■ Work instruction:
Among the entries, find the lines with the string "through" and copy them.

Stored data entries:
========================================

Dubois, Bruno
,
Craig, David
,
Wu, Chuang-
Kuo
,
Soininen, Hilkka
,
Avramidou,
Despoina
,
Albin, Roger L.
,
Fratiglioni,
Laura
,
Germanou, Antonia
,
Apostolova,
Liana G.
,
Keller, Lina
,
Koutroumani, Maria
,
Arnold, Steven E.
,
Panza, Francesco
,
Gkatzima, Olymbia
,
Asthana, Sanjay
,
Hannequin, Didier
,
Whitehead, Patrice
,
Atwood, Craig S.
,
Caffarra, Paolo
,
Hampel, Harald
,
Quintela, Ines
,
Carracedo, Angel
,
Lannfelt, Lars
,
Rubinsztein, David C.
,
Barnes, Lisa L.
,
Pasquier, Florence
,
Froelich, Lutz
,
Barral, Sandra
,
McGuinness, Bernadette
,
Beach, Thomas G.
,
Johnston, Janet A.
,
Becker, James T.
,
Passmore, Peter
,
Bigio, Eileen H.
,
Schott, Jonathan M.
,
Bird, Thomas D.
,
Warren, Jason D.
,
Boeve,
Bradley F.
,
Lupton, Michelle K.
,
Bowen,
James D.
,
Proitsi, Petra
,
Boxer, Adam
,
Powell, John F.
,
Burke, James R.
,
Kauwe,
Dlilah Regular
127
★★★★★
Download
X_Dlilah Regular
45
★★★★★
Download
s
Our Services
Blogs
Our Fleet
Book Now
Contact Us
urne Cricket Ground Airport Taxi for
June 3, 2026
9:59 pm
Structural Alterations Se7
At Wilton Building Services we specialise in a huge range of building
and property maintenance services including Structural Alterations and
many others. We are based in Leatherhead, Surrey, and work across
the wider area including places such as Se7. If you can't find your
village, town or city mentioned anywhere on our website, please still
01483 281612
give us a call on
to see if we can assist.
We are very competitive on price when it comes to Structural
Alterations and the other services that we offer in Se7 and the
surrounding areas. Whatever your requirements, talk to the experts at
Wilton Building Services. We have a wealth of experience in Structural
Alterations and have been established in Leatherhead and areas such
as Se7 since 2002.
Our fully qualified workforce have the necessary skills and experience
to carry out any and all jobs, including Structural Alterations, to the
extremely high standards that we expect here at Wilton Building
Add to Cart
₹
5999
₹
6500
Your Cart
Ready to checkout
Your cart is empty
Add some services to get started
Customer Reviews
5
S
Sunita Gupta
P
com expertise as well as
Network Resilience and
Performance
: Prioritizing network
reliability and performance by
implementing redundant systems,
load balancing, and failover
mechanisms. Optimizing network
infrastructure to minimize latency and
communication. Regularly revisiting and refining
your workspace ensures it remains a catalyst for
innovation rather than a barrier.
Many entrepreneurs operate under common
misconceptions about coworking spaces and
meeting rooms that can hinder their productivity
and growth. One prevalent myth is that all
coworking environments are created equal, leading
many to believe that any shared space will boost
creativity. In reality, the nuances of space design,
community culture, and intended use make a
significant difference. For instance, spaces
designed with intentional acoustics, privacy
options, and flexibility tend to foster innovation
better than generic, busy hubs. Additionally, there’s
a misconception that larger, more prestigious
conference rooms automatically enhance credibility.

========================================

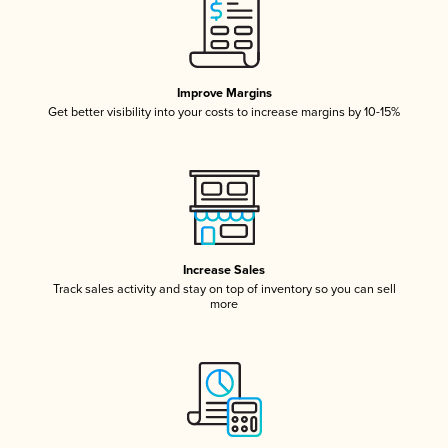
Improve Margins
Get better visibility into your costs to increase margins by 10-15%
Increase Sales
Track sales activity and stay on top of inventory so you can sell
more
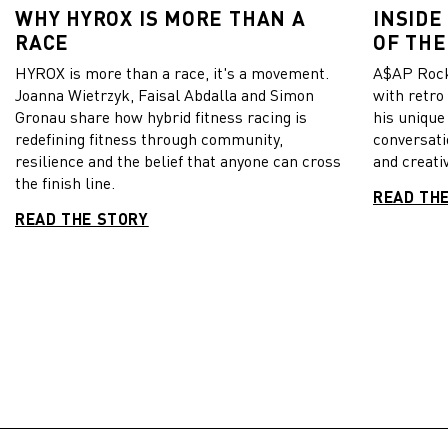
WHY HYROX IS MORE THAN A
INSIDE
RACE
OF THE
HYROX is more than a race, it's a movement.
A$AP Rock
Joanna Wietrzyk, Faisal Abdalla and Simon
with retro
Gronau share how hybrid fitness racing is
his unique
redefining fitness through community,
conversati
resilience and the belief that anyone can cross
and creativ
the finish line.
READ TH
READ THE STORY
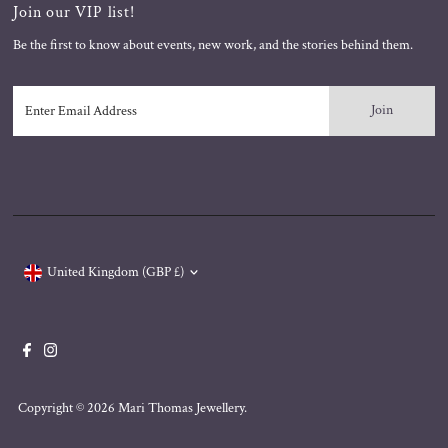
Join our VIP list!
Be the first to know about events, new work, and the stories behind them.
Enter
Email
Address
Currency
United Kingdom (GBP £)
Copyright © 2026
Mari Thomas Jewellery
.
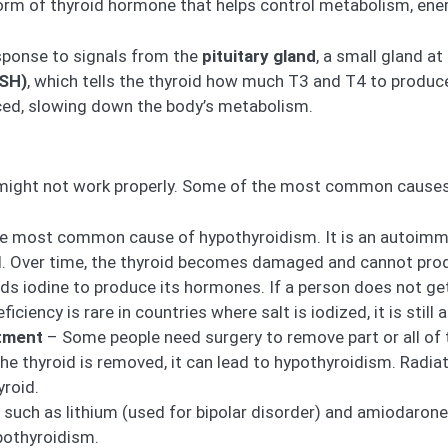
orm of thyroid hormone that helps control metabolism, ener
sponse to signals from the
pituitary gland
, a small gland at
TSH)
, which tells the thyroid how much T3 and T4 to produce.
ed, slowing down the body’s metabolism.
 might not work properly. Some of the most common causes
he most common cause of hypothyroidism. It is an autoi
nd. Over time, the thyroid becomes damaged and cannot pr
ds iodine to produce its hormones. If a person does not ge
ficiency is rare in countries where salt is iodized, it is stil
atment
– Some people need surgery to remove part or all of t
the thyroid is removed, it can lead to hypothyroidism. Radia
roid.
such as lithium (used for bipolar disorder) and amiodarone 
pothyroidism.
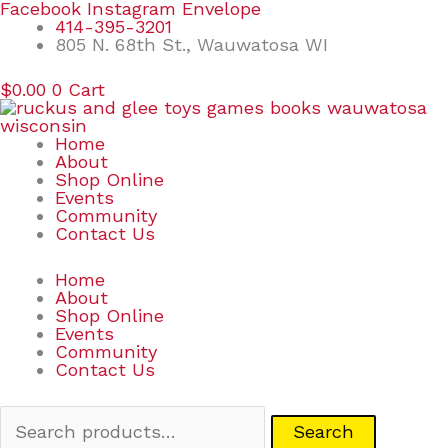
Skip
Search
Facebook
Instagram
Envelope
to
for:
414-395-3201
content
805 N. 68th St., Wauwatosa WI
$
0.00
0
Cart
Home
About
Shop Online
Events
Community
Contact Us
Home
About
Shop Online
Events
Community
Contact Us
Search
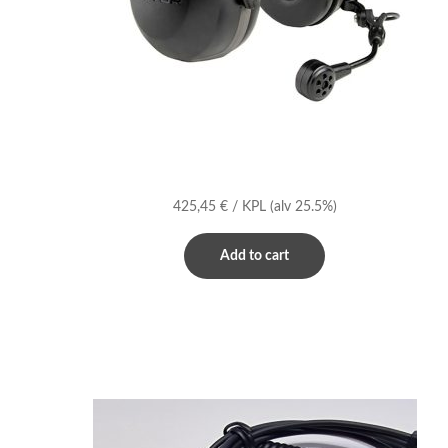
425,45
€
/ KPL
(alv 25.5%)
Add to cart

========================================

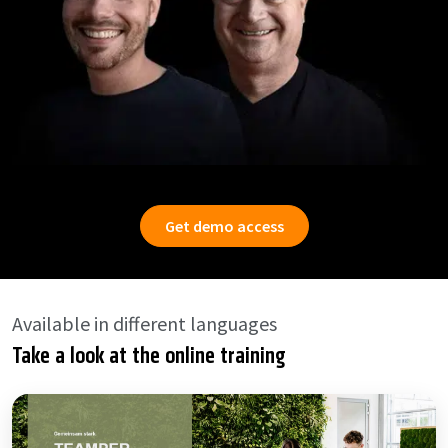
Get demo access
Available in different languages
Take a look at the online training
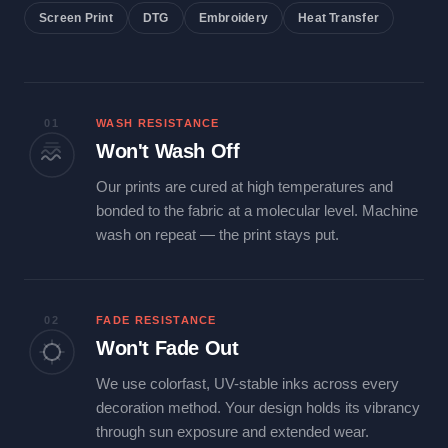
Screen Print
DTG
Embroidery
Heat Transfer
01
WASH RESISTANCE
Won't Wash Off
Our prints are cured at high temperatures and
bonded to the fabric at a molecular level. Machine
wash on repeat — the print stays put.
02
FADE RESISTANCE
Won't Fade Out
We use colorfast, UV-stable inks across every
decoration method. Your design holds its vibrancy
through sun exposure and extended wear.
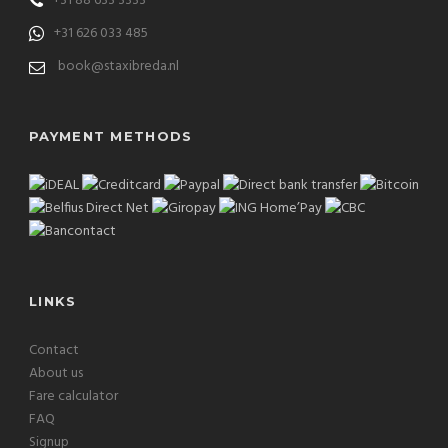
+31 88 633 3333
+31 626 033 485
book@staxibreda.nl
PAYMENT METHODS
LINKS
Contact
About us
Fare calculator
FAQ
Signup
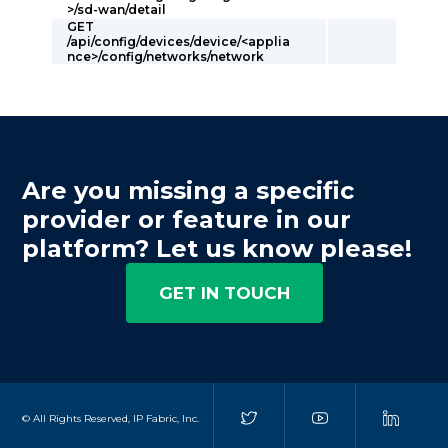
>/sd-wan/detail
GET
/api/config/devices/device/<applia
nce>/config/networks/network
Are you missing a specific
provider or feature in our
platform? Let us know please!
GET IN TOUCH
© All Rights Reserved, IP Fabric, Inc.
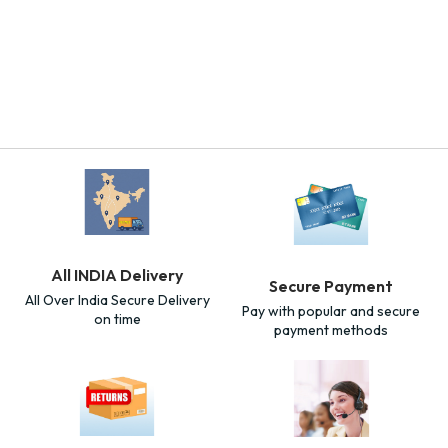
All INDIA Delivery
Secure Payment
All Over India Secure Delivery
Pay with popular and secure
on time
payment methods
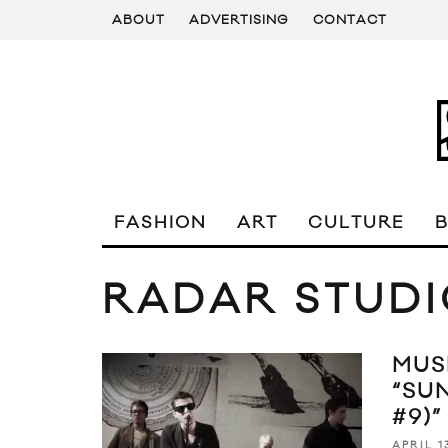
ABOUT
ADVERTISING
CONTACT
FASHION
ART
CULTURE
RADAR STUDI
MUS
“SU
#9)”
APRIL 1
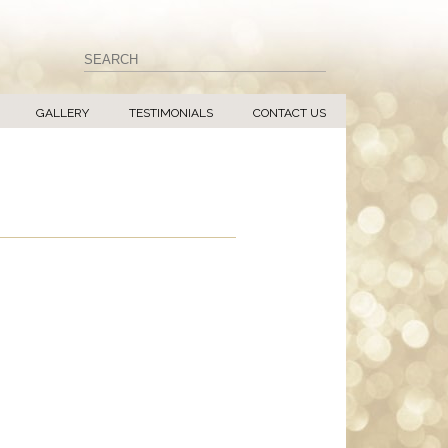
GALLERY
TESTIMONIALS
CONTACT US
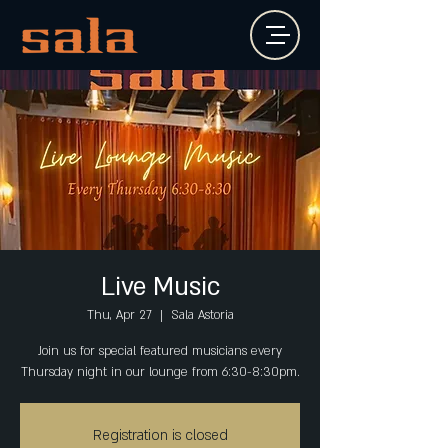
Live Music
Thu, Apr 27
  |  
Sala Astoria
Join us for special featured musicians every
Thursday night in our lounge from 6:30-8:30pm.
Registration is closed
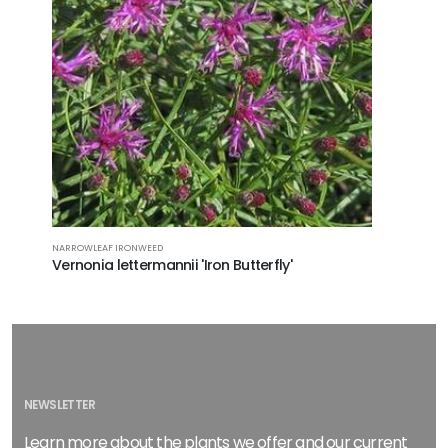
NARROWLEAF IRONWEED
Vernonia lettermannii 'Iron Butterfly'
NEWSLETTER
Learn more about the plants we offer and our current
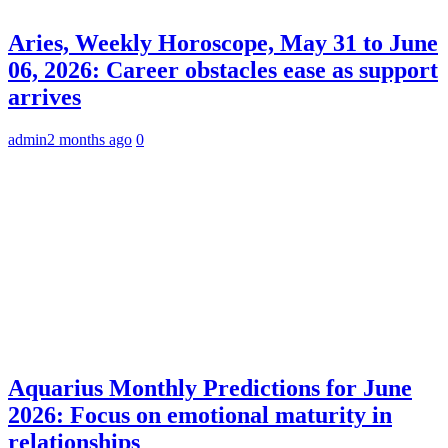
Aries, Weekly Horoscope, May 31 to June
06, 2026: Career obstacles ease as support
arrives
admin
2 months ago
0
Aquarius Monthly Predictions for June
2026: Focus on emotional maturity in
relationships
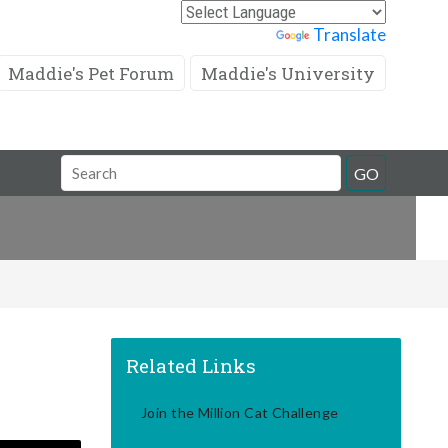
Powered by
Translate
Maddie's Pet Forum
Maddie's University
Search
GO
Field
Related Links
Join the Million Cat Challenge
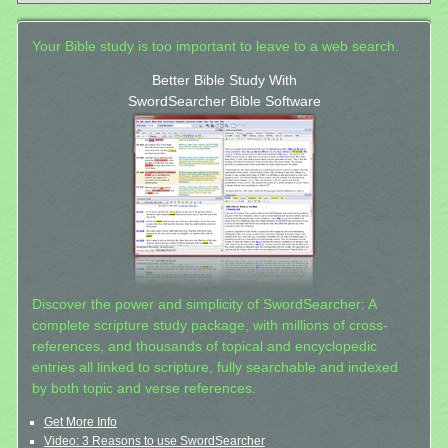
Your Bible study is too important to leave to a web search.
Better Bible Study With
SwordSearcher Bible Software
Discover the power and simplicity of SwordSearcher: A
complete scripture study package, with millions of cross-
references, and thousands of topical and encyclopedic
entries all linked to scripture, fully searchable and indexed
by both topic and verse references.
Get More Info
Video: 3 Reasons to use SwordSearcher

========================================

■ Task answer:
redefining fitness through community,
through sun exposure and extended wear.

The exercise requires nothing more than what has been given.